▸ EXERCISE DESCRIPTION
Which lines of the records below contain the word "orientation"? Copy each of them out.

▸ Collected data
----------------------------------------
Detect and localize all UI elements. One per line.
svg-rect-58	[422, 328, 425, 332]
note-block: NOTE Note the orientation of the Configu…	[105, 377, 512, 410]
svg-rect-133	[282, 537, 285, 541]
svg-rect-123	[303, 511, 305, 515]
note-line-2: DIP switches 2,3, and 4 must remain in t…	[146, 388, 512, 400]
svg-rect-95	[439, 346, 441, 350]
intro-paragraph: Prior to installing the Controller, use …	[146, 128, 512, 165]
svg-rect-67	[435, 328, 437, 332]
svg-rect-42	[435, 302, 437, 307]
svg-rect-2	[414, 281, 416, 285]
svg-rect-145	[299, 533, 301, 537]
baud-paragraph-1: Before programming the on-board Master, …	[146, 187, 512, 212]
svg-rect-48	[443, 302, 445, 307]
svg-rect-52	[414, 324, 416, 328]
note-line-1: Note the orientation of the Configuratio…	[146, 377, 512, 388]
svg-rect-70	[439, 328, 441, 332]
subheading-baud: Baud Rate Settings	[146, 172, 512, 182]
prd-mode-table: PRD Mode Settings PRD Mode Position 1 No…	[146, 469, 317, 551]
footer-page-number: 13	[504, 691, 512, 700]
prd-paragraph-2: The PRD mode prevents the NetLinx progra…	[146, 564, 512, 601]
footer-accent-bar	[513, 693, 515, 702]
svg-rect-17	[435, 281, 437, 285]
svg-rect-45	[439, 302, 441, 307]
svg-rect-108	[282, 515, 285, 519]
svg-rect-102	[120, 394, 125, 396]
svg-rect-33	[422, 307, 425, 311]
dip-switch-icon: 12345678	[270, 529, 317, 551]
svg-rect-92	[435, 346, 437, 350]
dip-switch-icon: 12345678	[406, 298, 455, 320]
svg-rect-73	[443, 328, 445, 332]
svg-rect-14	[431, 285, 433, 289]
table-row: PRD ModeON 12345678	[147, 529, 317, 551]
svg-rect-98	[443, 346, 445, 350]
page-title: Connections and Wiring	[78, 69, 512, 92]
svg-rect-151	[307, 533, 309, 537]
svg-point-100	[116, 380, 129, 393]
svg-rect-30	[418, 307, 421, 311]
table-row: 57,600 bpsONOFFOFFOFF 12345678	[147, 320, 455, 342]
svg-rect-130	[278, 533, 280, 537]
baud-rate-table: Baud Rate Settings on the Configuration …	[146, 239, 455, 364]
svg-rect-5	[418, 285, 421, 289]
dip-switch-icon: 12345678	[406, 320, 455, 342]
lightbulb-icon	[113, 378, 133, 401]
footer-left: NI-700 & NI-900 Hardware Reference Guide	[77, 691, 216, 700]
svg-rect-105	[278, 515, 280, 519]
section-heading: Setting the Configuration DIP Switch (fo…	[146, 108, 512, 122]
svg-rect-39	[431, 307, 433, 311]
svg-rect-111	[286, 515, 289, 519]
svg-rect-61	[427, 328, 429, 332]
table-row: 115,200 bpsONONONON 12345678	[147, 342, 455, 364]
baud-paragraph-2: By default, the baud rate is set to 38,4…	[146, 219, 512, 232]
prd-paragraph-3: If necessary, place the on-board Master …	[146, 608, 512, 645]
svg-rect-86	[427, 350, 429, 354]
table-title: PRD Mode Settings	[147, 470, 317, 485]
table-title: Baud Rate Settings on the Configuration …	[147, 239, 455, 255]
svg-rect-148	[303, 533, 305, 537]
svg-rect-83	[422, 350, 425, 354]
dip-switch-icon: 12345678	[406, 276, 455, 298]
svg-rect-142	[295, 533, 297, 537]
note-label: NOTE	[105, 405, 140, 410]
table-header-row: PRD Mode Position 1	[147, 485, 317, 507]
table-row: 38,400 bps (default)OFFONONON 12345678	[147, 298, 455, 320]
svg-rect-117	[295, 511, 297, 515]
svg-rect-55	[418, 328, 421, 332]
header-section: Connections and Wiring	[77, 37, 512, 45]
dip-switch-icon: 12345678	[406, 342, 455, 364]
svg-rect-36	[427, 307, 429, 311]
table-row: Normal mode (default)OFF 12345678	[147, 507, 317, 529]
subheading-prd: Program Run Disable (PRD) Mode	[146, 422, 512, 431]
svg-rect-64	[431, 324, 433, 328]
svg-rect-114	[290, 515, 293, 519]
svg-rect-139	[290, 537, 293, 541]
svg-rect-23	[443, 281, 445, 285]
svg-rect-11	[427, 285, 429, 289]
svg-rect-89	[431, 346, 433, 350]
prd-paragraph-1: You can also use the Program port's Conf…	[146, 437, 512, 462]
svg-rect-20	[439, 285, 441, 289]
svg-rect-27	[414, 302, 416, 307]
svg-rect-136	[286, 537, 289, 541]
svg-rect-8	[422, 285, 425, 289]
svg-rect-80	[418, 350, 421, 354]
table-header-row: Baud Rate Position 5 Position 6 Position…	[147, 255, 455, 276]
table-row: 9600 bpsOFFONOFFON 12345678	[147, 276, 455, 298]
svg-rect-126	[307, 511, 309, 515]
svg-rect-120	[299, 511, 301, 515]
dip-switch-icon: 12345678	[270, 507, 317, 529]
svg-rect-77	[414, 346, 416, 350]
----------------------------------------
▸ ANSWER SPACE
note-block: NOTE Note the orientation of the Configu…	[105, 377, 512, 410]
note-line-1: Note the orientation of the Configuratio…	[146, 377, 512, 388]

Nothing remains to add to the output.